Oltre alla professoressa associata del Distav Monica Montefalcone e all’assegnista di ricerca Muriel Oddenino, nella strage hanno perso la vita anche Giorgia Sommacal, figlia della docente, il ricercatore Federico Gualtieri e il capobarca Gianluca Benedetti. La scomparsa dei profili dal sito istituzionale è diventata rapidamente un nuovo fronte di scontro, soprattutto dopo le contestazioni avanzate dai familiari e dai legali delle vittime.
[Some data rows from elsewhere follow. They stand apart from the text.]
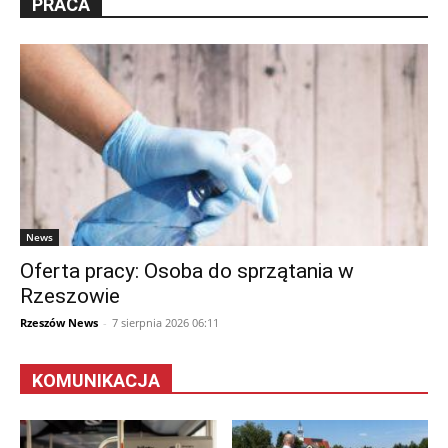
PRACA
News
Oferta pracy: Osoba do sprzątania w
Rzeszowie
Rzeszów News
-
7 sierpnia 2026 06:11
KOMUNIKACJA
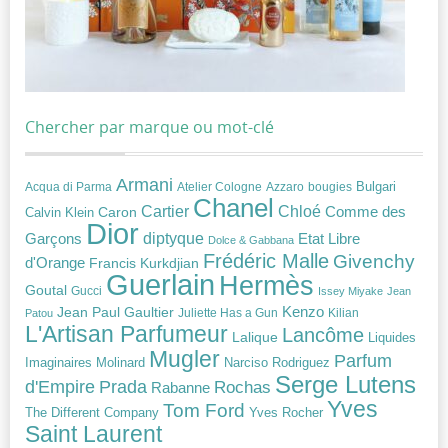
Chercher par marque ou mot-clé
Armani
Acqua di Parma
Atelier Cologne
bougies
Bulgari
Azzaro
Chanel
Chloé
Cartier
Caron
Comme des
Calvin Klein
Dior
diptyque
Garçons
Etat Libre
Dolce & Gabbana
Frédéric Malle
Givenchy
d'Orange
Francis Kurkdjian
Guerlain
Hermès
Goutal
Gucci
Issey Miyake
Jean
Jean Paul Gaultier
Kenzo
Juliette Has a Gun
Kilian
Patou
L'Artisan Parfumeur
Lancôme
Lalique
Liquides
Mugler
Parfum
Narciso Rodriguez
Imaginaires
Molinard
Serge Lutens
Prada
d'Empire
Rochas
Rabanne
Yves
Tom Ford
Yves Rocher
The Different Company
Saint Laurent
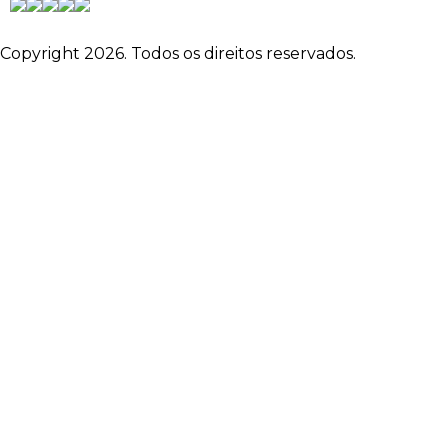
Copyright 2026. Todos os direitos reservados.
A suscitare reazioni è stata anche la spiegazione fornita dall’università, che ha attribuito la rimozione a un automatismo informatico.
Le contestazioni dei familiari dopo la strage dei sub
Il caso si intreccia con i dubbi già emersi sulle attività scientifiche legate alle immersioni ad alta profondità. Secondo quanto riferito dai familiari e dai loro avvocati, la cancellazione dei profili di Monica Montefalcone e Muriel Oddenino rischierebbe di eliminare riferimenti a missioni scientifiche e documentazioni già presenti nei paper accademici. Le accuse rivolte all’ateneo parlano di un possibile tentativo di occultare elementi legati alle attività di ricerca svolte nelle Maldive, mentre l’Università di Genova continua a sostenere che si tratti soltanto di una procedura automatica del sistema informatico.
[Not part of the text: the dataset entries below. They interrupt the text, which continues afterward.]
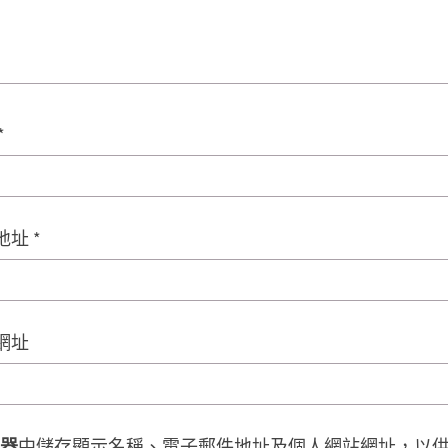
*
地址
*
網址
器
中儲存顯示名稱、電子郵件地址及個人網站網址，以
La vicenda ha provocato amarezza anche tra chi frequentava il dipartimento universitario. L’assenza improvvisa delle pagine dedicate alle due ricercatrici è stata percepita da molti come un segnale di freddezza in un momento già segnato dal lutto. Le schermate con la scritta “Not found” sono circolate rapidamente, alimentando ulteriormente la discussione sul trattamento riservato alla memoria delle vittime della tragedia delle Maldive.
L’autopsia sul corpo di Federico Gualtieri
Intanto proseguono gli accertamenti sulla morte di Federico Gualtieri, il trentenne ricercatore e sub originario di Omegna deceduto durante l’immersione del 14 maggio. All’ospedale di Gallarate si è svolta l’autopsia disposta nell’ambito delle verifiche sulla tragedia. L’incarico dell’esame autoptico è stato affidato dal tribunale di Busto Arsizio a un pool di tre esperti, mentre erano presenti anche i legali della famiglia Gualtieri.
Le indagini e gli approfondimenti medico-legali rappresentano uno dei passaggi centrali per chiarire quanto accaduto durante l’escursione subacquea nelle Maldive. Parallelamente, continua il confronto istituzionale sulla gestione dei profili universitari delle vittime e sulle motivazioni che hanno portato alla loro rimozione dal sito dell’Università di Genova. Una vicenda che, oltre al dolore per la perdita dei cinque sub, mantiene alta l’attenzione sul rapporto tra attività accademica, documentazione scientifica e comunicazione istituzionale.